CSE P 501 Au05 - Project I - Scanner

Due: Wednesday, October 26, at 11:00 pm. You should turn your project in using this online turnin form.

Overview

The purpose of this assignment is to construct a scanner for MiniJava. We suggest you use the JLex or JFlex scanner generator tools, which are Java versions of the venerable Lex/Flex programs. Links to these tools as well as other resources are available on the main CSE P 501 project page. These programs work with the CUP parser generator, which we will use for the next phase of the project. JLex is described in the first edition of the Appel book and handouts will be available in class on Tuesday, October 18. JFlex is a more recent tool, but the core ideas are the same from the user's perspective. Meanwhile, there are tons of resources about these tools on the CSE P 501 linked web pages as well as all over the web.
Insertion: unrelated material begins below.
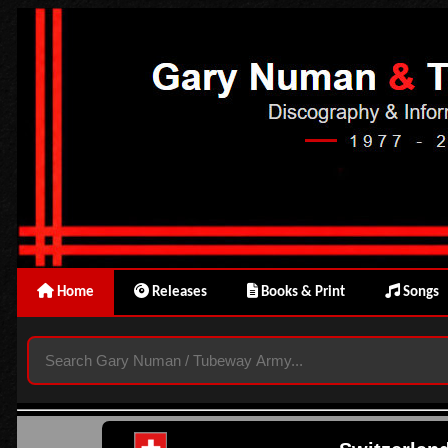
Home
Releases
Books & Print
Songs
Alternatively, you might want to use the SableCC compiler generator described in the second edition of the book, although students in the past have found the documentation for this to be sketchy at best, requiring a fair amount of experimentation to figure it out. But the input language to SableCC is basically the same as JLex/JFlex and related tools, so it does not particularly matter which tool you use.
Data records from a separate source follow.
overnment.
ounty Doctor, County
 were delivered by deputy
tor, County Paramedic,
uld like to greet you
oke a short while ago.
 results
You will need to examine the source grammar to decide which symbols are terminals and which are non-terminals (hint: remember to include operators, brackets, and other punctuation in the terminal symbols).
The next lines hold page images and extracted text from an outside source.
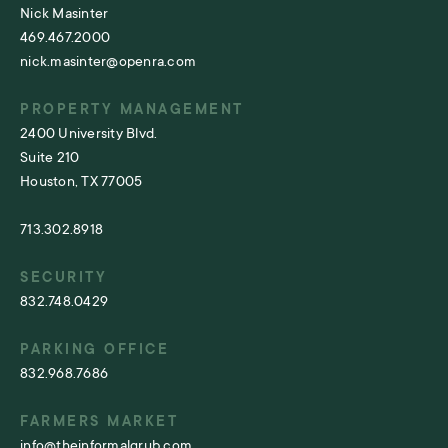
Nick Masinter
469.467.2000
nick.masinter@openra.com
PROPERTY MANAGEMENT
2400 University Blvd.
Suite 210
Houston, TX 77005
713.302.8918
SECURITY
832.748.0429
PARKING OFFICE
832.968.7686
FARMERS MARKET
info@theinformalgrub.com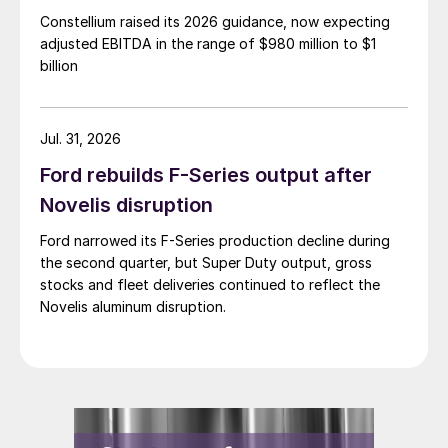
Constellium raised its 2026 guidance, now expecting
adjusted EBITDA in the range of $980 million to $1
billion
Jul. 31, 2026
Ford rebuilds F-Series output after
Novelis disruption
Ford narrowed its F-Series production decline during
the second quarter, but Super Duty output, gross
stocks and fleet deliveries continued to reflect the
Novelis aluminum disruption.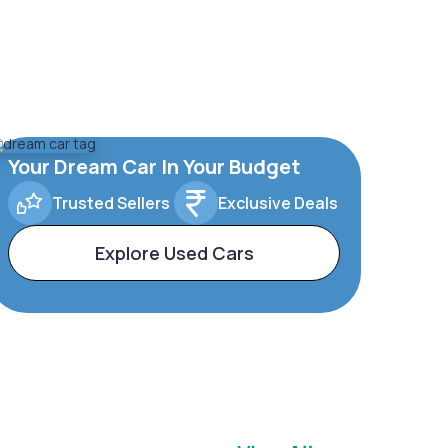
Your Dream Car In Your Budget
Trusted Sellers
Exclusive Deals
Explore Used Cars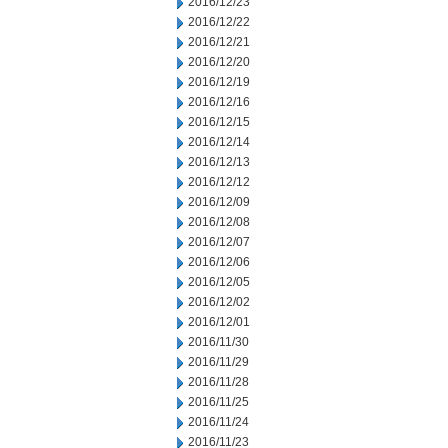
2016/12/23
2016/12/22
2016/12/21
2016/12/20
2016/12/19
2016/12/16
2016/12/15
2016/12/14
2016/12/13
2016/12/12
2016/12/09
2016/12/08
2016/12/07
2016/12/06
2016/12/05
2016/12/02
2016/12/01
2016/11/30
2016/11/29
2016/11/28
2016/11/25
2016/11/24
2016/11/23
You should test your scanner on a variety of files, including some that contain legal programs and others that contain random input. Be sure your scanner does something reasonable if it encounters junk in the input file. (Crashing is not reasonable; complaining, skipping the junk, and moving on is.)

What to Hand In

You should hand in your source files (JLex/JFlex or equivalent specification) and some sample source files and the files containing the corresponding token stream that your scanner test program produces. You do not need to hand in the intermediate file(s) produced by by the scanner generator -- machine generated code is generally unenlightening, consisting of a bunch of tables and uncommented code, if it is readable at all.

A turnin form is available online (see link at the top of this page). You can either use it to turn in your files individually, or you can bundle all of your files in an archive (zip, jar, or tar format) and turn that in.